CGK denken na over positie zendingsgemeenten
NUNSPEET – De positie van nieuw gestichte zendingsgemeenten binnen de Christelijke Gereformeerde Kerken (CGK) is niet altijd even duidelijk. Dat bleek woensdag tijdens de generale synode van de CGK in Nunspeet.
Een suggestie van een synodecommissie van deputaten evangelisatie van de CGK om een eigen kerkverband van deze gemeenten te vormen, met een dochter-moederrelatie tot de CGK, was voor diverse synodeleden een brug te ver. Uiteindelijk besloot de synode om „in wederkerigheid” van elkaar te leren en samen kerk te zijn, „mede om bestaande spanningen te verminderen of op te lossen.”
Synodeleden zagen een eigen kerkverband als een aanklacht voor de eenheid van de CGK, een brevet van onvermogen. Ds. W. van ’t Spijker (Hilversum) vroeg zich echter af alles zo „spanningsloos” moet zijn. „We worden zo snel gekieteld door alles wat anders is dan we gewend zijn. Is dat laatste dan normatief?”
Commissierapporteur dr. D. J. Steensma (Veenwouden) benadrukte dat de spanningen rond zendingsgemeenten eerlijk onder ogen moeten worden gezien. „Daarom hebben we gezocht naar een tussenvorm. Je wilt recht doen aan het eigene van zendingsgemeenten, aan hun eigen cultuur. Er gebeuren ook positieve dingen in die gemeenten; er zijn niet alleen spanningen”, zo nam hij een al te negatieve indruk weg. De insteek van de commissie was om zendingsgemeenten meer ruimte te geven in het kerkverband.
Adviseur prof. dr. J. W. Maris zei dat het onmogelijk is om een eigen kerkverband voor deze zendingsgemeenten te scheppen, omdat de grondslag van de CGK de belijdenis is en niet een cultuur. Dat neemt niet weg dat deze zendingsgemeenten een uitdaging en opdracht voor de CGK vormen, aldus prof. Maris, waarbij hij vooral voor de classis een opdracht zag. Er is volgens hem vanuit de kerken helderheid nodig om ja en nee tegen deze gemeenten te zeggen en ook eventuele dwalingen te weerstaan, maar dan wel in een broederlijke sfeer.
Prof. dr. H. G. L. Peels is blij dat synodebreed de gedachte van een afzonderlijk kerkverband afgewezen werd, verwijzend naar de situatie van apartheid in Zuid-Afrika en de gevolgen voor de kerken aldaar. „We staan voor een nieuwe periode in ons kerkelijke leven en dat vraagt om in een gezond gereformeerd spoor verder te gaan.”

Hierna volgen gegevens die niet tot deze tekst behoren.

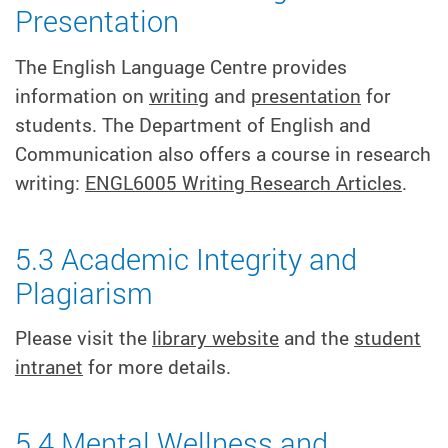
Presentation
The English Language Centre provides
information on
writing
and
presentation
for
students. The Department of English and
Communication also offers a course in research
writing:
ENGL6005 Writing Research Articles
.
5.3 Academic Integrity and
Plagiarism
Please visit the
library website
and the
student
intranet
for more details.
5.4 Mental Wellness and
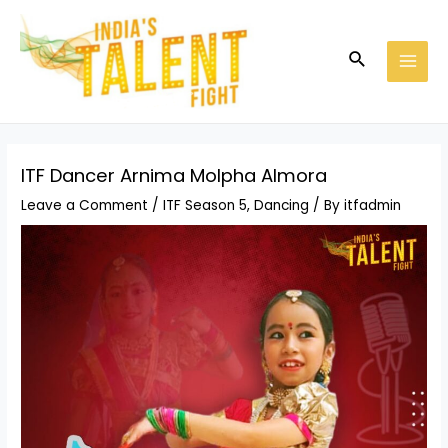
Skip
Post
MAI
to
navigation
MEN
Search
content
ITF Dancer Arnima Molpha Almora
Leave a Comment
/
ITF Season 5
,
Dancing
/ By
itfadmin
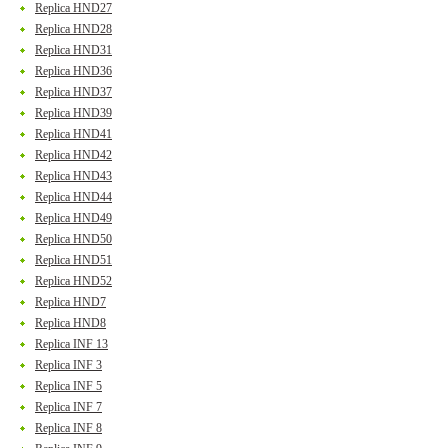
Replica HND27
Replica HND28
Replica HND31
Replica HND36
Replica HND37
Replica HND39
Replica HND41
Replica HND42
Replica HND43
Replica HND44
Replica HND49
Replica HND50
Replica HND51
Replica HND52
Replica HND7
Replica HND8
Replica INF 13
Replica INF 3
Replica INF 5
Replica INF 7
Replica INF 8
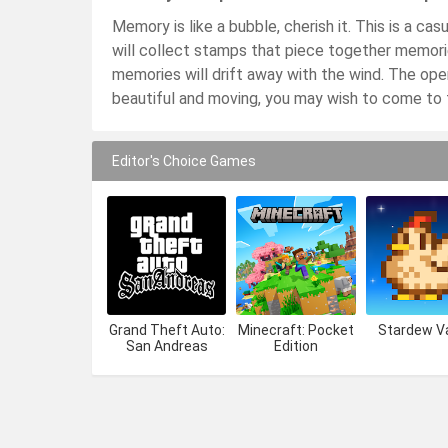
Memory is like a bubble, cherish it. This is a ca
will collect stamps that piece together memories
memories will drift away with the wind. The oper
beautiful and moving, you may wish to come to t
Editor's Choice Games
Grand Theft Auto:
Minecraft: Pocket
Stardew Va
San Andreas
Edition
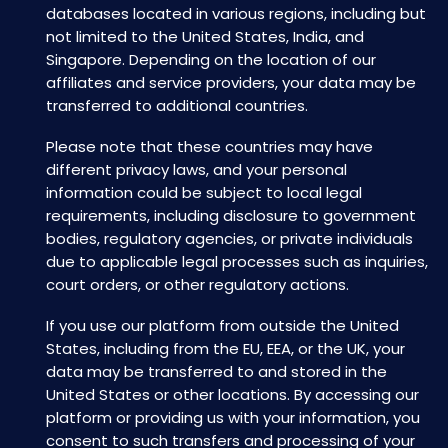
databases located in various regions, including but
not limited to the United States, India, and
Singapore. Depending on the location of our
affiliates and service providers, your data may be
transferred to additional countries.
Please note that these countries may have
different privacy laws, and your personal
information could be subject to local legal
requirements, including disclosure to government
bodies, regulatory agencies, or private individuals
due to applicable legal processes such as inquiries,
court orders, or other regulatory actions.
If you use our platform from outside the United
States, including from the EU, EEA, or the UK, your
data may be transferred to and stored in the
United States or other locations. By accessing our
platform or providing us with your information, you
consent to such transfers and processing of your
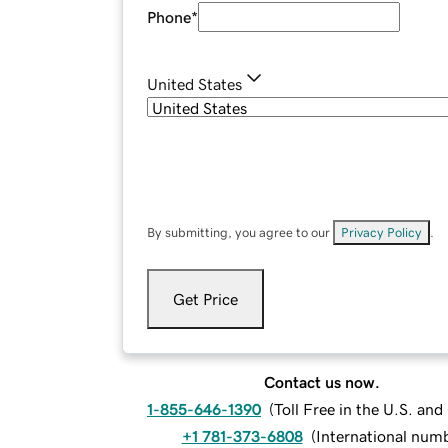
Phone
*
United States
By submitting, you agree to our
Privacy Policy
.
Get Price
Contact us now.
1-855-646-1390
(
Toll Free in the U.S. an
+1 781-373-6808
(
International num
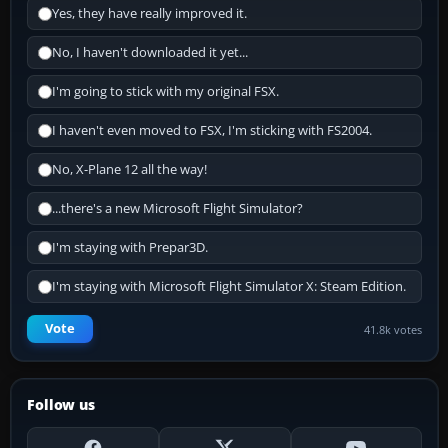
Yes, they have really improved it.
No, I haven't downloaded it yet...
I'm going to stick with my original FSX.
I haven't even moved to FSX, I'm sticking with FS2004.
No, X-Plane 12 all the way!
...there's a new Microsoft Flight Simulator?
I'm staying with Prepar3D.
I'm staying with Microsoft Flight Simulator X: Steam Edition.
Vote
41.8k votes
Follow us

De CGK groeien weinig als gevolg van missionaire activiteiten, zo bleek uit het deputatenrapport evangelisatie. Een oproep tot verootmoediging is op zijn plaats, vinden deputaten. Ds. J. W. Schoonrewoerd (Sliedrecht) zag echter een tegenstrijdigheid dat deputaten enerzijds spreken over vruchten bij zendingsgemeenten en dat anderzijds erkend wordt dat het aantal toetreders nagenoeg nihil is. „Geldt de oproep voor verootmoediging ook niet onze eigen visie op evangelisatie? Is onze visie wel goed?”
De synode onderzoekt de mogelijkheid om de evangelisatiepost van Gent, nu een „wijkgemeente” van de gemeente van Barendrecht, te incorporeren in „een breder kerkelijk kader.” Dr. Steensma merkte op dat er een nieuwe situatie in Gent is ontstaan door de komst van een nieuwe evangelist. Ook wordt onderzocht of een deputaat evangelisatie als adviseur betrokken kan worden bij kerkvisitaties in zendingsgemeenten.
Ds. H. J. Th. Velema, voorzitter deputaten evangelisatie, benadrukte dat de problematiek van de zendingsgemeenten er gewoon is. „Dit werk brengt zijn eigen spanningen met zich mee.” Volgens hem is er is als gevolg van missionaire activiteiten wel aanwas van mensen die weer terug naar de kerk komen na een periode van kerkverlating, maar het blijft moeilijk om de onbereikten te bereiken, dat wil zeggen zij die helemaal geen kerkelijke achtergrond hebben gehad. „Deputaten willen kerken stimuleren juist deze groep te bereiken tot het moment wellicht is aangebroken om vast te stellen dat ze onbereikbaar zijn.”